Os Hupdäh habitam tradicionalmente a região interfluvial do Rio Tiquié e Rio Papuri, afluentes da margem
esquerda do Rio Uaupés, na fronteira entre o Brasil e a Colômbia. Estão distribuídos atualmente em
aproximadamente 35 comunidades (grupos locais) e o último censo aponta para uma população de 2.634
indivíduos. Os Hupd'äh estão entre alguns povos do conjunto que, ainda hoje, vem sendo
agrupados sob o termo familia linguistica Maku.
A inclusão como beneficiários de políticas públicas de redistribuição de renda e de assistência social tem
impactado os Hupdäh de forma alarmante, tendo como graves consequências diversas violações de direitos
humanos. Conforme o acesso a benefícios sociais tornou-se mais abrangente, nota-se um aumento no
deslocamento de famílias hup de suas comunidades para o perímetro urbano, sujeitando os Hupdäh a uma
crítica situação de vulnerabilidade social. O preconceito étnico-racial, a exploração enquanto força de
trabalho e a desestabilização de um senso de pertencimento étnico resultante do contraste entre diferentes
dinâmicas sociais empurram os jovens hupdäh para um processo de vulnerabilização social que tem impactado
consideravelmente as comunidades hup.
Neste contexto foram realizadas a partir de julho de 2023 oficinas de audiovisual com jovens Hupdäh, parte
de uma série de ações idealizadas por coletivos e organizações que atuam junto aos hup, visando dirimir as
consequências do contexto apresentado acima entre os jovens.

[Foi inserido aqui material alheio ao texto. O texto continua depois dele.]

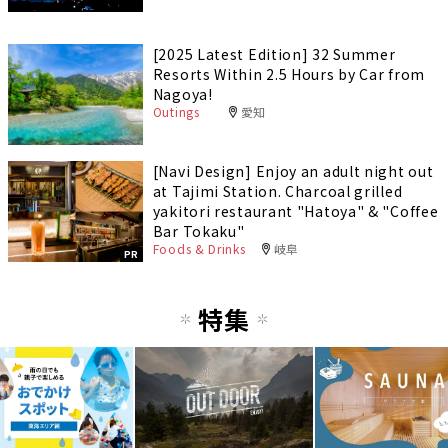
[2025 Latest Edition] 32 Summer
Resorts Within 2.5 Hours by Car from
Nagoya!
Outings
愛知
[Navi Design] Enjoy an adult night out
at Tajimi Station. Charcoal grilled
yakitori restaurant "Hatoya" & "Coffee
Bar Tokaku"
Foods & Drinks
岐阜
PR
特集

As oficinas estavam inseridas em um contexto
mais amplo que tem por objetivo a reflexão, discussão e promoção do bem viver entre os jovens, envolvendo
seus participantes na prevenção de problemas relacionados à saúde, principalmente no tocante ao suicídio.
A experiência desta primeira oficina desdobrou-se em uma pesquisa de doutorado em andamento que propõe
debruçar-se sobre as especificidades de um modo próprio de produção de imagens, tendo como um dos seus
objetivos pensar conjuntamente com os interlocutores hupdäh os possíveis usos do audiovisual como forma de
fortalecimento de ações coletivas voltadas à noção hup de náw ibiy (bem viver).